• **TRY IT**:
Print the line containing "latest version" and all lines after it to the end of the records below, exactly as written. No pictures.

START EXERCISE DATA

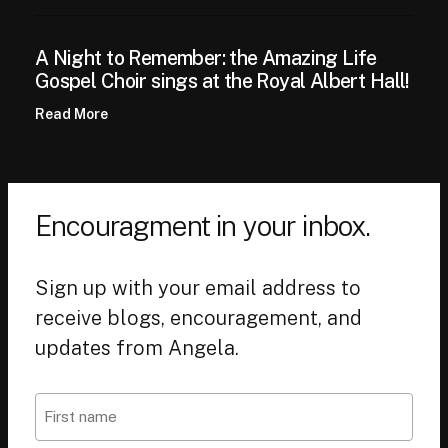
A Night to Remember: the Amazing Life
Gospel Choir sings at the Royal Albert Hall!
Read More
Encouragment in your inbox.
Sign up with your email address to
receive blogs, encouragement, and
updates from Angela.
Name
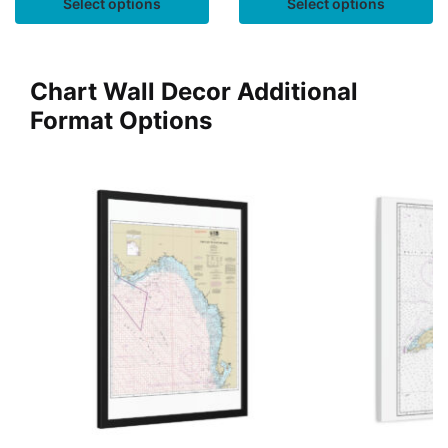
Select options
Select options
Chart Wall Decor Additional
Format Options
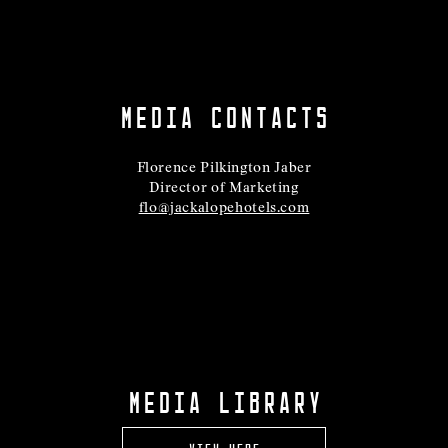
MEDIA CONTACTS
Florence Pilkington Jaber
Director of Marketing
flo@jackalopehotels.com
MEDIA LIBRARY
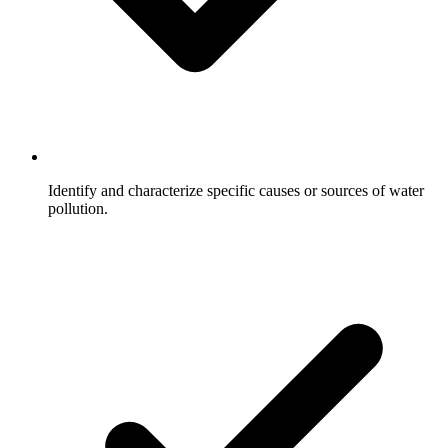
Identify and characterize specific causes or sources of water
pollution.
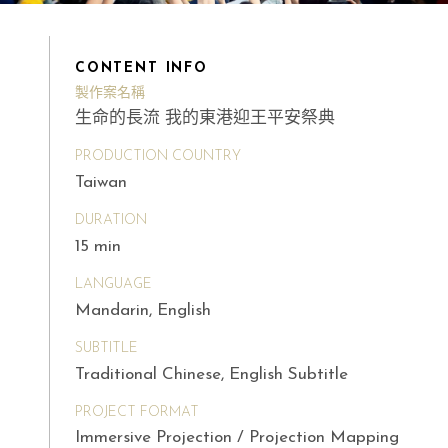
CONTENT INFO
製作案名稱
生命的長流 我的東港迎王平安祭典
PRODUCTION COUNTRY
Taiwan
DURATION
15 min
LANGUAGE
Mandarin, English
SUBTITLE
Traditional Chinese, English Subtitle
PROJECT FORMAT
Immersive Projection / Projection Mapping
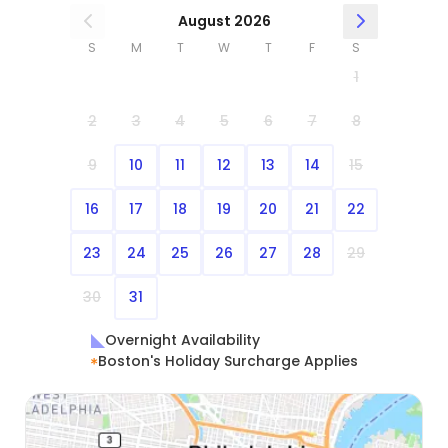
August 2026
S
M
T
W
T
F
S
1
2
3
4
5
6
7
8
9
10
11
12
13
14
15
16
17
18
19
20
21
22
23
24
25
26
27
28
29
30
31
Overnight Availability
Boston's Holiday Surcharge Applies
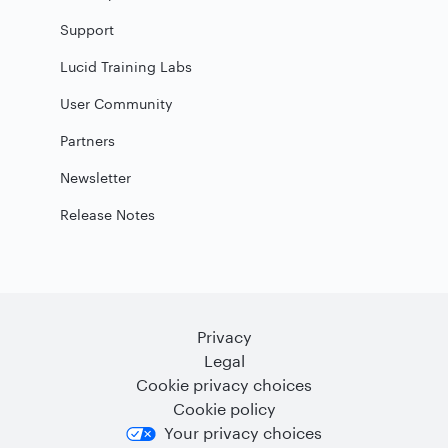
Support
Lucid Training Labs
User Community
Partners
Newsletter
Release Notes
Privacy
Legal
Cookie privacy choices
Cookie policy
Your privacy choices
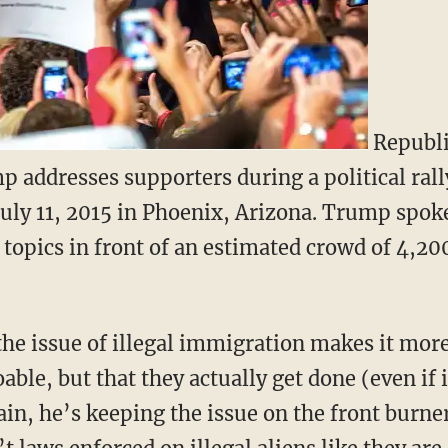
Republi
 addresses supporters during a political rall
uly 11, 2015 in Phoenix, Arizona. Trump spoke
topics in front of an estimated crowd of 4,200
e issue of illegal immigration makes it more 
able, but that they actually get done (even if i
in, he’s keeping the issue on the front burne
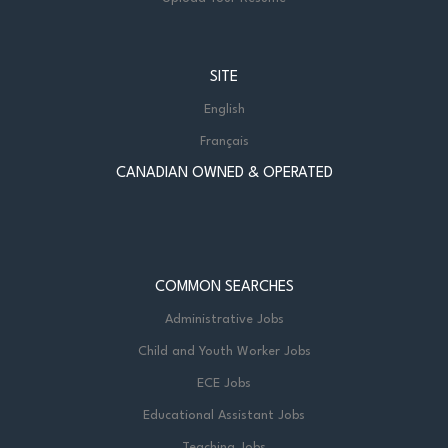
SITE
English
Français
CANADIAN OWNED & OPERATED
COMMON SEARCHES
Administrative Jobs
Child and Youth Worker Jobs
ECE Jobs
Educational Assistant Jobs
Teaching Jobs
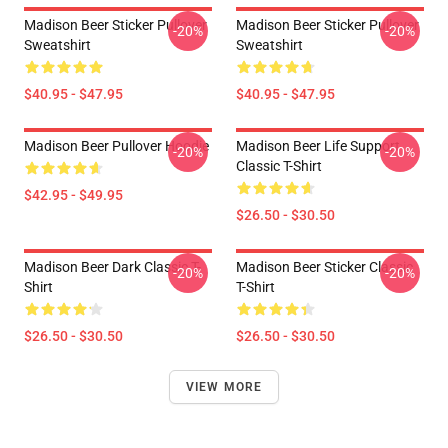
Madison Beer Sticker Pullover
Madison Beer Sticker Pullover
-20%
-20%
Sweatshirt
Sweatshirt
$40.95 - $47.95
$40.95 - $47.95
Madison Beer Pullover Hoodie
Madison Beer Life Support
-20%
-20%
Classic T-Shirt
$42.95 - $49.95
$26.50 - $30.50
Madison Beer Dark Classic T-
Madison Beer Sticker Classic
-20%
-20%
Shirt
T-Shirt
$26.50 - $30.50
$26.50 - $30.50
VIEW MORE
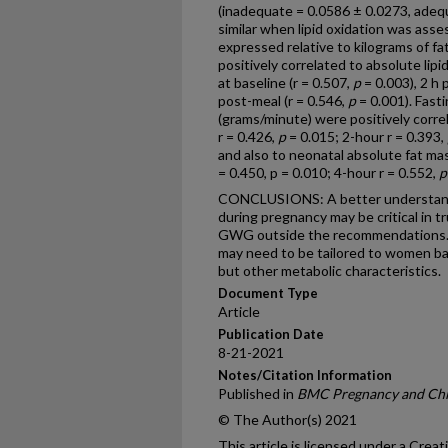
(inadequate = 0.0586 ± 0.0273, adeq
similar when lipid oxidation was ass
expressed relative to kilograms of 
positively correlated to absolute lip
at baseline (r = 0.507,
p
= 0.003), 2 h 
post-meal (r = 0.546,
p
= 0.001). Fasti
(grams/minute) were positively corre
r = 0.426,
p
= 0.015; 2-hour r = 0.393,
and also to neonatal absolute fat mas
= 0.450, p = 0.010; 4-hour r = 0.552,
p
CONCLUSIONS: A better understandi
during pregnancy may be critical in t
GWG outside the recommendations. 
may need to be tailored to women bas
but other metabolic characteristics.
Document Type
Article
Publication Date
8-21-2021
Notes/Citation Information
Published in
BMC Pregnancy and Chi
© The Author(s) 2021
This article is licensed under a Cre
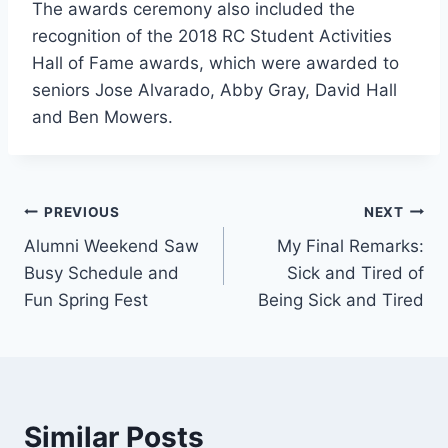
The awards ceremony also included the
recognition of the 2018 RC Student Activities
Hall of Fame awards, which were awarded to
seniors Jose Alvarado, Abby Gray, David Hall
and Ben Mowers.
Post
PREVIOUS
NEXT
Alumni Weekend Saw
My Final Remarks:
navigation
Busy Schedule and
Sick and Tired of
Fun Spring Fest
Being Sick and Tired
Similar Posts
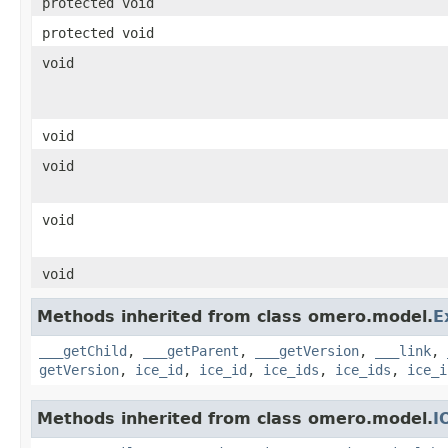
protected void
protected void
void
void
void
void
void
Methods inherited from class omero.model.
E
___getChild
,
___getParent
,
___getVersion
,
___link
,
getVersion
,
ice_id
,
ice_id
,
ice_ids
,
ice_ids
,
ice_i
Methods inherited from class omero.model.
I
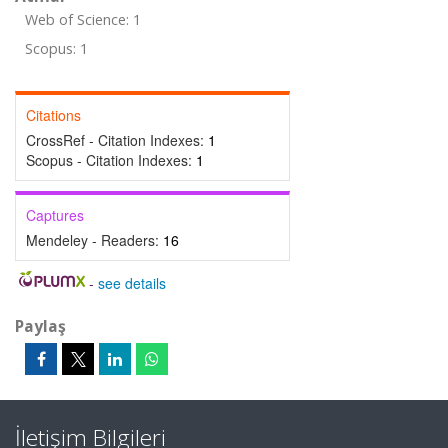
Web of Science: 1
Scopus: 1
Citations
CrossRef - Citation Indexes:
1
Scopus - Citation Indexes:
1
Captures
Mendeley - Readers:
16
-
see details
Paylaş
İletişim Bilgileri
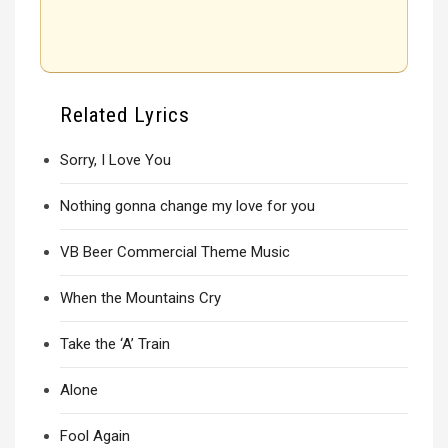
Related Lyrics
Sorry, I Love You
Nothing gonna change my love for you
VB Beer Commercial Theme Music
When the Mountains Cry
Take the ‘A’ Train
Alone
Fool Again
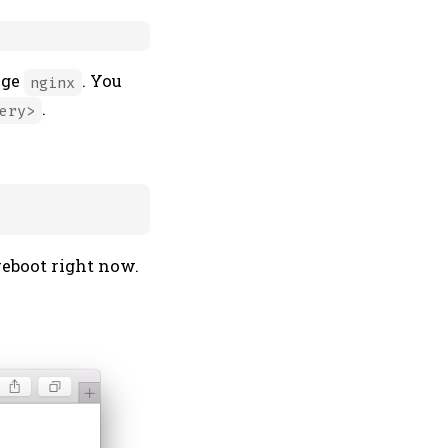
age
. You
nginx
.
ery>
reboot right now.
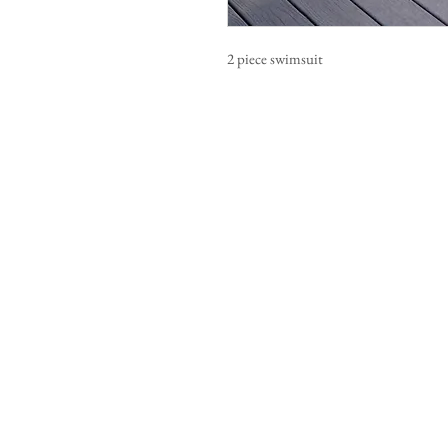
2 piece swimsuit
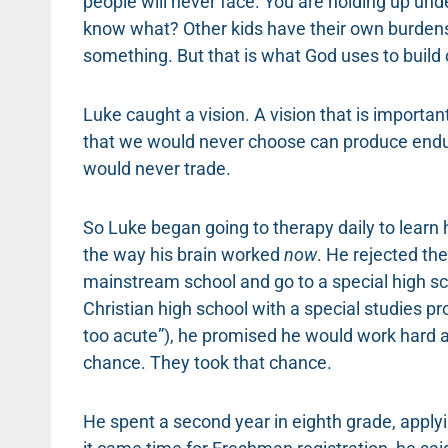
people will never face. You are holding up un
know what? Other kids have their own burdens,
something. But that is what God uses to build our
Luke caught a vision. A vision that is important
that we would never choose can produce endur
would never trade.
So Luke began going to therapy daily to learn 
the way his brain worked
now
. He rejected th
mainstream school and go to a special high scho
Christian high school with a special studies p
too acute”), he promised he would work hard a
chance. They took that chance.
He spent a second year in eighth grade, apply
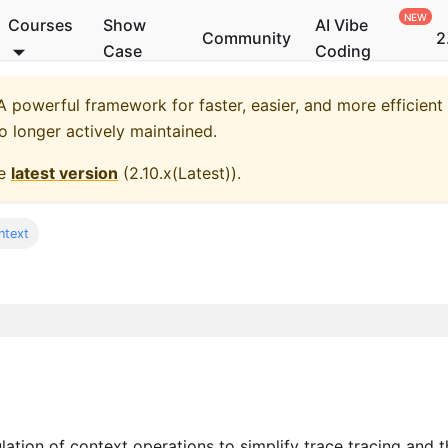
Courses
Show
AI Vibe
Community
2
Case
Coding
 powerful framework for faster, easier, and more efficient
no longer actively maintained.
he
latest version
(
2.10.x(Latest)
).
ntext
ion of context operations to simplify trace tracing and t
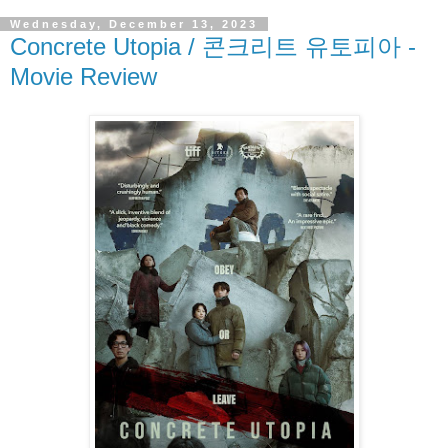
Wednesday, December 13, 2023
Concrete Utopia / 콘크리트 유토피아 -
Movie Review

END EXERCISE DATA

• **RESPONSE TO THE TASK**:
latest version
(
2.10.x(Latest)
).
ntext
ion of context operations to simplify trace tracing and t
Wednesday, December 13, 2023
Concrete Utopia / 콘크리트 유토피아 -
Movie Review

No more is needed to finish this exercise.